Research paper by Awadhesh K AK Arya, Deepa D Pokharia, Surya S Bhan, Richik R Tripathi, Kamlakar K Tripathi

Indexed on: 28 Aug '12Published on: 28 Aug '12Published in: Cytokine


Cytokines play an extremely important role in the pathogenesis of coronary artery disease (CAD) in which interleukin (IL)-7 is a major regulator of T-cell homeostasis which is conced in the stimulation of leukocyte-endothelial cell adhesion during inflammatory events. Circulating IL-7 is associated with activation of monocyte and natural killer cells, leading to enhanced production of inflammatory cytokines and chemokines observed in atherosclerosis and acute coronary syndromes. Plasma levels of IL-7, hs-CRP and monocyte chemoattractant protein (MCP)-1 were measured by an immunoenzymatic ELISA technique.
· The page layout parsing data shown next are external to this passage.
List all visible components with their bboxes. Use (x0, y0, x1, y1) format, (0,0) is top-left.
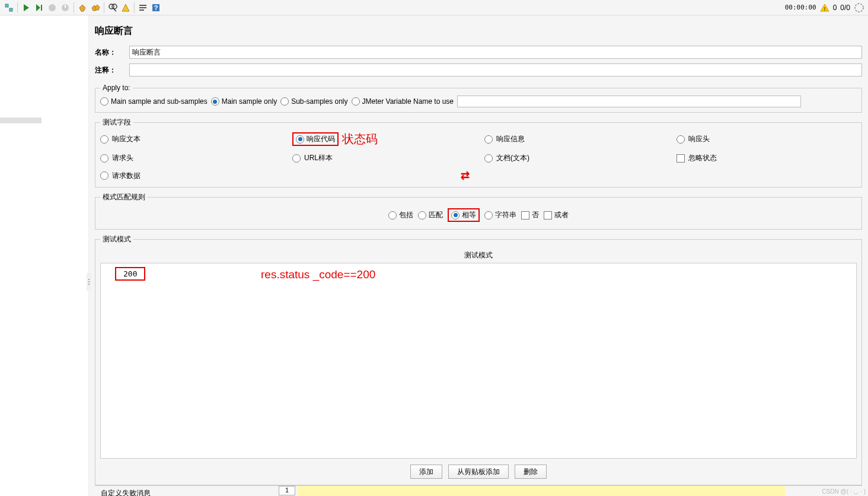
comment-input[interactable] (129, 63, 862, 77)
function-helper-icon[interactable] (136, 1, 149, 14)
radio-substring[interactable]: 字符串 (484, 210, 516, 220)
clear-all-icon[interactable] (89, 1, 102, 14)
reset-search-icon[interactable] (119, 1, 132, 14)
content-panel: 响应断言 名称： 注释： Apply to: Main sample and s… (89, 15, 868, 496)
start-no-pause-icon[interactable] (33, 1, 46, 14)
test-field-legend: 测试字段 (100, 117, 133, 128)
checkbox-not[interactable]: 否 (521, 210, 539, 220)
svg-rect-1 (9, 8, 12, 11)
svg-rect-0 (5, 4, 8, 7)
timer: 00:00:00 (785, 4, 816, 11)
footer-bar: 1 CSDN @( · ◡ · ) (89, 485, 868, 496)
tree-panel (0, 15, 89, 496)
svg-text:!: ! (824, 6, 825, 12)
svg-rect-5 (65, 5, 66, 8)
status-code-annotation: 状态码 (342, 131, 378, 147)
red-arrows-annotation: ⇄ (461, 169, 665, 182)
comment-label: 注释： (95, 65, 125, 75)
radio-response-code[interactable]: 响应代码 (292, 132, 339, 146)
tree-selection-indicator (0, 117, 42, 123)
toolbar-right: 00:00:00 ! 0 0/0 (785, 2, 864, 13)
svg-text:?: ? (154, 4, 158, 11)
separator (17, 2, 18, 13)
svg-rect-10 (139, 7, 146, 8)
radio-contains[interactable]: 包括 (388, 210, 413, 220)
radio-request-data[interactable]: 请求数据 (100, 169, 280, 182)
checkbox-or[interactable]: 或者 (544, 210, 569, 220)
name-input[interactable] (129, 46, 862, 59)
svg-rect-2 (41, 5, 42, 11)
comment-row: 注释： (89, 61, 868, 79)
templates-icon[interactable] (2, 1, 15, 14)
clear-icon[interactable] (76, 1, 89, 14)
radio-main-only[interactable]: Main sample only (211, 97, 277, 106)
footer-yellow-bar (298, 486, 785, 495)
help-icon[interactable]: ? (149, 1, 162, 14)
watermark: CSDN @( · ◡ · ) (822, 488, 866, 495)
pattern-table-body[interactable]: 200 res.status _code==200 (100, 263, 857, 459)
match-rule-legend: 模式匹配规则 (100, 192, 148, 202)
checkbox-ignore-status[interactable]: 忽略状态 (676, 153, 857, 163)
shutdown-icon[interactable] (59, 1, 72, 14)
match-rule-options: 包括 匹配 相等 字符串 否 或者 (100, 206, 857, 224)
main-area: 响应断言 名称： 注释： Apply to: Main sample and s… (0, 15, 868, 496)
gc-icon[interactable] (854, 2, 864, 13)
pattern-table-header: 测试模式 (100, 248, 857, 263)
radio-response-text[interactable]: 响应文本 (100, 131, 280, 147)
separator (134, 2, 135, 13)
add-button[interactable]: 添加 (410, 465, 442, 479)
svg-rect-11 (139, 9, 144, 11)
svg-point-3 (49, 4, 56, 11)
delete-button[interactable]: 删除 (515, 465, 547, 479)
apply-to-options: Main sample and sub-samples Main sample … (100, 96, 857, 107)
toolbar: ? 00:00:00 ! 0 0/0 (0, 0, 868, 15)
radio-jmeter-var[interactable]: JMeter Variable Name to use (352, 97, 454, 106)
separator (104, 2, 104, 13)
test-field-grid: 响应文本 响应代码 状态码 响应信息 响应头 请求头 URL样本 文档(文本) … (100, 131, 857, 182)
warning-icon[interactable]: ! (820, 3, 829, 12)
apply-to-legend: Apply to: (100, 84, 133, 92)
separator (74, 2, 74, 13)
warning-count: 0 (833, 4, 837, 12)
search-icon[interactable] (106, 1, 119, 14)
radio-main-and-sub[interactable]: Main sample and sub-samples (100, 97, 208, 106)
splitter-handle[interactable] (87, 273, 91, 291)
radio-document[interactable]: 文档(文本) (484, 153, 665, 163)
stop-icon[interactable] (46, 1, 59, 14)
apply-to-fieldset: Apply to: Main sample and sub-samples Ma… (95, 84, 862, 113)
radio-sub-only[interactable]: Sub-samples only (280, 97, 347, 106)
variable-name-input[interactable] (457, 96, 801, 107)
test-pattern-legend: 测试模式 (100, 234, 133, 244)
match-rule-fieldset: 模式匹配规则 包括 匹配 相等 字符串 否 或者 (95, 192, 862, 230)
svg-point-8 (112, 4, 117, 9)
radio-response-code-cell: 响应代码 状态码 (292, 131, 473, 147)
pattern-annotation: res.status _code==200 (261, 268, 375, 281)
start-icon[interactable] (20, 1, 33, 14)
test-field-fieldset: 测试字段 响应文本 响应代码 状态码 响应信息 响应头 请求头 URL样本 文档… (95, 117, 862, 187)
radio-response-message[interactable]: 响应信息 (484, 131, 665, 147)
radio-response-headers[interactable]: 响应头 (676, 131, 857, 147)
svg-point-15 (855, 4, 863, 12)
name-label: 名称： (95, 47, 125, 58)
radio-matches[interactable]: 匹配 (418, 210, 443, 220)
radio-request-headers[interactable]: 请求头 (100, 153, 280, 163)
thread-count: 0/0 (840, 4, 850, 12)
pattern-value: 200 (115, 267, 145, 281)
test-pattern-fieldset: 测试模式 测试模式 200 res.status _code==200 添加 从… (95, 234, 862, 485)
svg-rect-9 (139, 5, 146, 6)
pattern-row-0[interactable]: 200 (115, 267, 145, 281)
pattern-buttons: 添加 从剪贴板添加 删除 (100, 459, 857, 485)
toolbar-left: ? (2, 1, 162, 14)
add-from-clipboard-button[interactable]: 从剪贴板添加 (448, 465, 509, 479)
name-row: 名称： (89, 43, 868, 61)
panel-title: 响应断言 (89, 15, 868, 43)
footer-page-number: 1 (279, 486, 295, 495)
radio-equals[interactable]: 相等 (448, 208, 480, 222)
radio-url-sampled[interactable]: URL样本 (292, 153, 473, 163)
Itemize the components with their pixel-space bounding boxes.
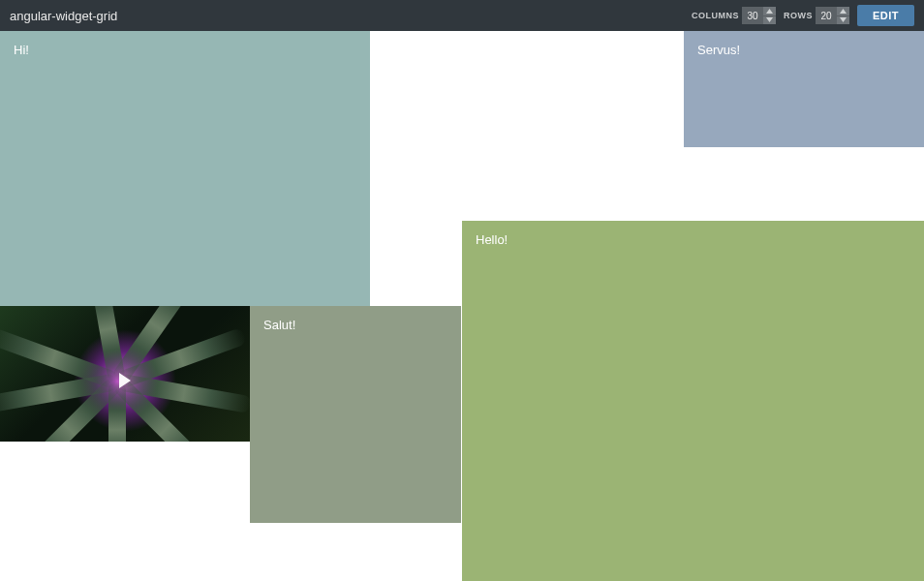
- rows-stepper-buttons: [837, 7, 849, 24]
- play-icon: [119, 373, 131, 388]
- rows-label: ROWS: [784, 11, 813, 20]
- widget-salut[interactable]: Salut!: [250, 306, 461, 523]
- widget-label: Hello!: [476, 232, 508, 247]
- widget-grid: Hi! Servus! Hello! Salut!: [0, 31, 924, 581]
- rows-down-button[interactable]: [837, 16, 849, 25]
- widget-hello[interactable]: Hello!: [462, 221, 924, 581]
- widget-label: Hi!: [14, 43, 29, 57]
- rows-stepper[interactable]: [816, 7, 849, 24]
- chevron-down-icon: [766, 17, 773, 22]
- app-header: angular-widget-grid COLUMNS ROWS: [0, 0, 924, 31]
- widget-hi[interactable]: Hi!: [0, 31, 370, 306]
- header-controls: COLUMNS ROWS: [692, 5, 914, 26]
- columns-input[interactable]: [742, 7, 763, 24]
- media-thumbnail: [0, 306, 250, 442]
- columns-stepper-buttons: [763, 7, 776, 24]
- edit-button[interactable]: EDIT: [857, 5, 914, 26]
- chevron-down-icon: [840, 17, 847, 22]
- columns-up-button[interactable]: [763, 7, 776, 16]
- columns-stepper[interactable]: [742, 7, 776, 24]
- chevron-up-icon: [766, 9, 773, 14]
- widget-label: Servus!: [697, 43, 740, 57]
- widget-servus[interactable]: Servus!: [684, 31, 924, 147]
- rows-up-button[interactable]: [837, 7, 849, 16]
- app-title: angular-widget-grid: [10, 9, 117, 23]
- chevron-up-icon: [840, 9, 847, 14]
- columns-down-button[interactable]: [763, 16, 776, 25]
- widget-label: Salut!: [263, 318, 295, 332]
- widget-media[interactable]: [0, 306, 250, 442]
- rows-control: ROWS: [784, 7, 849, 24]
- columns-control: COLUMNS: [692, 7, 776, 24]
- columns-label: COLUMNS: [692, 11, 739, 20]
- rows-input[interactable]: [816, 7, 837, 24]
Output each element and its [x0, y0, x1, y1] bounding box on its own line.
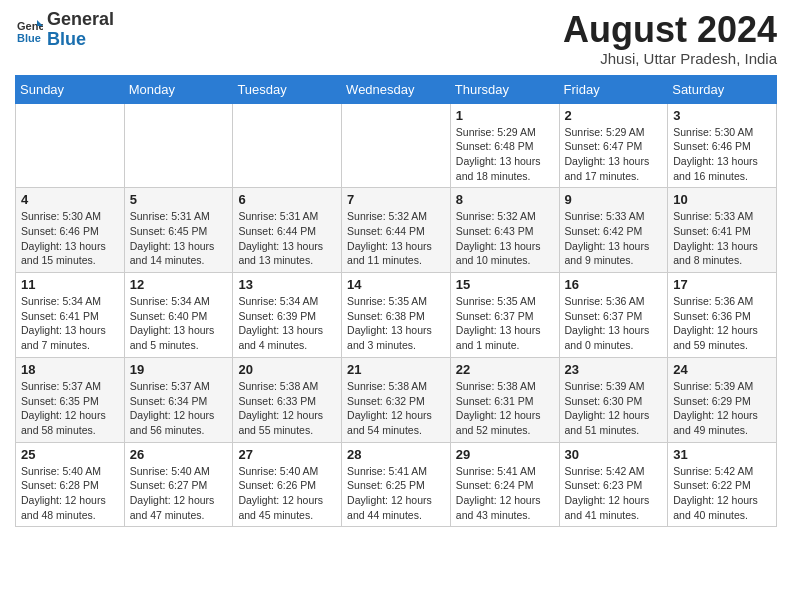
day-number: 18 [21, 362, 119, 377]
day-number: 31 [673, 447, 771, 462]
calendar-cell: 31Sunrise: 5:42 AM Sunset: 6:22 PM Dayli… [668, 442, 777, 527]
day-number: 12 [130, 277, 228, 292]
calendar-cell [16, 103, 125, 188]
weekday-header-row: SundayMondayTuesdayWednesdayThursdayFrid… [16, 75, 777, 103]
calendar-cell: 18Sunrise: 5:37 AM Sunset: 6:35 PM Dayli… [16, 357, 125, 442]
day-info: Sunrise: 5:33 AM Sunset: 6:41 PM Dayligh… [673, 209, 771, 268]
location: Jhusi, Uttar Pradesh, India [563, 50, 777, 67]
day-number: 4 [21, 192, 119, 207]
day-info: Sunrise: 5:40 AM Sunset: 6:27 PM Dayligh… [130, 464, 228, 523]
calendar-cell: 6Sunrise: 5:31 AM Sunset: 6:44 PM Daylig… [233, 188, 342, 273]
day-number: 9 [565, 192, 663, 207]
calendar-cell: 17Sunrise: 5:36 AM Sunset: 6:36 PM Dayli… [668, 273, 777, 358]
day-info: Sunrise: 5:32 AM Sunset: 6:43 PM Dayligh… [456, 209, 554, 268]
day-info: Sunrise: 5:38 AM Sunset: 6:33 PM Dayligh… [238, 379, 336, 438]
day-number: 28 [347, 447, 445, 462]
day-number: 22 [456, 362, 554, 377]
calendar-cell: 26Sunrise: 5:40 AM Sunset: 6:27 PM Dayli… [124, 442, 233, 527]
weekday-header: Friday [559, 75, 668, 103]
day-info: Sunrise: 5:40 AM Sunset: 6:28 PM Dayligh… [21, 464, 119, 523]
calendar-table: SundayMondayTuesdayWednesdayThursdayFrid… [15, 75, 777, 528]
title-block: August 2024 Jhusi, Uttar Pradesh, India [563, 10, 777, 67]
logo-general-text: General [47, 9, 114, 29]
day-info: Sunrise: 5:32 AM Sunset: 6:44 PM Dayligh… [347, 209, 445, 268]
calendar-cell: 13Sunrise: 5:34 AM Sunset: 6:39 PM Dayli… [233, 273, 342, 358]
calendar-cell: 27Sunrise: 5:40 AM Sunset: 6:26 PM Dayli… [233, 442, 342, 527]
calendar-week-row: 18Sunrise: 5:37 AM Sunset: 6:35 PM Dayli… [16, 357, 777, 442]
day-info: Sunrise: 5:39 AM Sunset: 6:29 PM Dayligh… [673, 379, 771, 438]
day-number: 24 [673, 362, 771, 377]
day-info: Sunrise: 5:39 AM Sunset: 6:30 PM Dayligh… [565, 379, 663, 438]
calendar-cell: 21Sunrise: 5:38 AM Sunset: 6:32 PM Dayli… [342, 357, 451, 442]
calendar-cell: 14Sunrise: 5:35 AM Sunset: 6:38 PM Dayli… [342, 273, 451, 358]
day-info: Sunrise: 5:33 AM Sunset: 6:42 PM Dayligh… [565, 209, 663, 268]
calendar-cell: 19Sunrise: 5:37 AM Sunset: 6:34 PM Dayli… [124, 357, 233, 442]
day-info: Sunrise: 5:35 AM Sunset: 6:38 PM Dayligh… [347, 294, 445, 353]
day-number: 29 [456, 447, 554, 462]
day-number: 1 [456, 108, 554, 123]
month-year: August 2024 [563, 10, 777, 50]
day-info: Sunrise: 5:36 AM Sunset: 6:36 PM Dayligh… [673, 294, 771, 353]
day-number: 27 [238, 447, 336, 462]
day-info: Sunrise: 5:34 AM Sunset: 6:39 PM Dayligh… [238, 294, 336, 353]
calendar-cell: 9Sunrise: 5:33 AM Sunset: 6:42 PM Daylig… [559, 188, 668, 273]
calendar-cell [342, 103, 451, 188]
day-number: 2 [565, 108, 663, 123]
calendar-week-row: 11Sunrise: 5:34 AM Sunset: 6:41 PM Dayli… [16, 273, 777, 358]
day-number: 20 [238, 362, 336, 377]
day-number: 17 [673, 277, 771, 292]
day-number: 14 [347, 277, 445, 292]
day-info: Sunrise: 5:30 AM Sunset: 6:46 PM Dayligh… [673, 125, 771, 184]
day-info: Sunrise: 5:29 AM Sunset: 6:47 PM Dayligh… [565, 125, 663, 184]
day-number: 15 [456, 277, 554, 292]
day-info: Sunrise: 5:30 AM Sunset: 6:46 PM Dayligh… [21, 209, 119, 268]
calendar-week-row: 4Sunrise: 5:30 AM Sunset: 6:46 PM Daylig… [16, 188, 777, 273]
day-number: 8 [456, 192, 554, 207]
calendar-cell: 11Sunrise: 5:34 AM Sunset: 6:41 PM Dayli… [16, 273, 125, 358]
day-number: 19 [130, 362, 228, 377]
calendar-cell: 12Sunrise: 5:34 AM Sunset: 6:40 PM Dayli… [124, 273, 233, 358]
header: General Blue General Blue August 2024 Jh… [15, 10, 777, 67]
day-number: 30 [565, 447, 663, 462]
day-number: 25 [21, 447, 119, 462]
calendar-week-row: 1Sunrise: 5:29 AM Sunset: 6:48 PM Daylig… [16, 103, 777, 188]
calendar-week-row: 25Sunrise: 5:40 AM Sunset: 6:28 PM Dayli… [16, 442, 777, 527]
weekday-header: Saturday [668, 75, 777, 103]
day-info: Sunrise: 5:38 AM Sunset: 6:31 PM Dayligh… [456, 379, 554, 438]
day-info: Sunrise: 5:40 AM Sunset: 6:26 PM Dayligh… [238, 464, 336, 523]
calendar-cell: 16Sunrise: 5:36 AM Sunset: 6:37 PM Dayli… [559, 273, 668, 358]
calendar-cell: 10Sunrise: 5:33 AM Sunset: 6:41 PM Dayli… [668, 188, 777, 273]
day-info: Sunrise: 5:29 AM Sunset: 6:48 PM Dayligh… [456, 125, 554, 184]
calendar-cell: 8Sunrise: 5:32 AM Sunset: 6:43 PM Daylig… [450, 188, 559, 273]
calendar-cell: 30Sunrise: 5:42 AM Sunset: 6:23 PM Dayli… [559, 442, 668, 527]
logo-blue-text: Blue [47, 29, 86, 49]
day-info: Sunrise: 5:34 AM Sunset: 6:40 PM Dayligh… [130, 294, 228, 353]
logo: General Blue General Blue [15, 10, 114, 50]
calendar-cell: 25Sunrise: 5:40 AM Sunset: 6:28 PM Dayli… [16, 442, 125, 527]
calendar-cell: 20Sunrise: 5:38 AM Sunset: 6:33 PM Dayli… [233, 357, 342, 442]
weekday-header: Sunday [16, 75, 125, 103]
calendar-cell: 24Sunrise: 5:39 AM Sunset: 6:29 PM Dayli… [668, 357, 777, 442]
day-number: 23 [565, 362, 663, 377]
weekday-header: Wednesday [342, 75, 451, 103]
calendar-cell: 23Sunrise: 5:39 AM Sunset: 6:30 PM Dayli… [559, 357, 668, 442]
day-number: 21 [347, 362, 445, 377]
weekday-header: Monday [124, 75, 233, 103]
calendar-cell: 7Sunrise: 5:32 AM Sunset: 6:44 PM Daylig… [342, 188, 451, 273]
calendar-cell: 15Sunrise: 5:35 AM Sunset: 6:37 PM Dayli… [450, 273, 559, 358]
day-number: 11 [21, 277, 119, 292]
day-number: 6 [238, 192, 336, 207]
day-info: Sunrise: 5:34 AM Sunset: 6:41 PM Dayligh… [21, 294, 119, 353]
day-info: Sunrise: 5:42 AM Sunset: 6:22 PM Dayligh… [673, 464, 771, 523]
day-info: Sunrise: 5:38 AM Sunset: 6:32 PM Dayligh… [347, 379, 445, 438]
day-number: 10 [673, 192, 771, 207]
calendar-cell: 2Sunrise: 5:29 AM Sunset: 6:47 PM Daylig… [559, 103, 668, 188]
calendar-cell: 5Sunrise: 5:31 AM Sunset: 6:45 PM Daylig… [124, 188, 233, 273]
day-info: Sunrise: 5:37 AM Sunset: 6:34 PM Dayligh… [130, 379, 228, 438]
svg-text:Blue: Blue [17, 32, 41, 44]
calendar-cell [124, 103, 233, 188]
calendar-cell: 3Sunrise: 5:30 AM Sunset: 6:46 PM Daylig… [668, 103, 777, 188]
calendar-cell: 22Sunrise: 5:38 AM Sunset: 6:31 PM Dayli… [450, 357, 559, 442]
calendar-cell [233, 103, 342, 188]
day-info: Sunrise: 5:31 AM Sunset: 6:44 PM Dayligh… [238, 209, 336, 268]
Ninety neuropathic diabetic foot patients were divided into two groups: group B [those without CAD (n=45)] and group C [those with higher risk of CAD (n=45)]. Thirty-five healthy subjects were included as control (group H). Plasma concentration of IL-7, MCP-1 and hs-CRP were significantly higher in group C as compare with group H and B. Plasma IL-7 levels also showed significant positive correlations with plasma levels of hs-CRP and MCP-1. Abnormalities in lipid profile were also observed. In conclusion the positive correlation between plasma concentration of IL-7, MCP-1 and hs-CRP in diabetic foot patients observed herein, suggests a plausible role for IL-7 in the promotion of clinical instability in coronary artery disease.